Correlation Between Globe Life and MetLife
Can any of the company-specific risk be diversified away by investing in both Globe Life and MetLife at the same time? Although using a correlation coefficient on its own may not help to predict future stock returns, this module helps to understand the diversifiable risk of combining Globe Life and MetLife into the same portfolio, which is an essential part of the fundamental portfolio management process.
By analyzing existing cross correlation between Globe Life and MetLife, you can compare the effects of market volatilities on Globe Life and MetLife and check how they will diversify away market risk if combined in the same portfolio for a given time horizon. You can also utilize pair trading strategies of matching a long position in Globe Life with a short position of MetLife. Check out your portfolio center. Please also check ongoing floating volatility patterns of Globe Life and MetLife.
Diversification Opportunities for Globe Life and MetLife
0.72 | Correlation Coefficient |
Poor diversification
The 3 months correlation between Globe and MetLife is 0.72. Overlapping area represents the amount of risk that can be diversified away by holding Globe Life and MetLife in the same portfolio, assuming nothing else is changed. The correlation between historical prices or returns on MetLife and Globe Life is a relative statistical measure of the degree to which these equity instruments tend to move together. The correlation coefficient measures the extent to which returns on Globe Life are associated (or correlated) with MetLife. Values of the correlation coefficient range from -1 to +1, where. The correlation of zero (0) is possible when the price movement of MetLife has no effect on the direction of Globe Life i.e., Globe Life and MetLife go up and down completely randomly.
Pair Corralation between Globe Life and MetLife
Allowing for the 90-day total investment horizon Globe Life is expected to under-perform the MetLife. But the stock apears to be less risky and, when comparing its historical volatility, Globe Life is 1.33 times less risky than MetLife. The stock trades about -0.23 of its potential returns per unit of risk. The MetLife is currently generating about 0.0 of returns per unit of risk over similar time horizon. If you would invest 8,177 in MetLife on September 12, 2024 and sell it today you would lose (3.00) from holding MetLife or give up 0.04% of portfolio value over 90 days.

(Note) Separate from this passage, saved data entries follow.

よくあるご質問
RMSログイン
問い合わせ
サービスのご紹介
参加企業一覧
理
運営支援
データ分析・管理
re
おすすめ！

Time Period | 3 Months [change] |
Direction | Moves Together |
Strength | Significant |
Accuracy | 95.45% |
Values | Daily Returns |
Globe Life vs. MetLife
Performance |
Timeline |
Globe Life |
MetLife |
Globe Life and MetLife Volatility Contrast
Predicted Return Density |
Returns |
Pair Trading with Globe Life and MetLife
The main advantage of trading using opposite Globe Life and MetLife positions is that it hedges away some unsystematic risk. Because of two separate transactions, even if Globe Life position performs unexpectedly, MetLife can make up some of the losses. Pair trading also minimizes risk from directional movements in the market. For example, if an entire industry or sector drops because of unexpected headlines, the short position in MetLife will offset losses from the drop in MetLife's long position.Globe Life vs. Lincoln National | Globe Life vs. Aflac Incorporated | Globe Life vs. Unum Group | Globe Life vs. Manulife Financial Corp |
MetLife vs. Lincoln National | MetLife vs. Aflac Incorporated | MetLife vs. Unum Group | MetLife vs. Manulife Financial Corp |
Check out your portfolio center.Note that this page's information should be used as a complementary analysis to find the right mix of equity instruments to add to your existing portfolios or create a brand new portfolio. You can also try the Pair Correlation module to compare performance and examine fundamental relationship between any two equity instruments.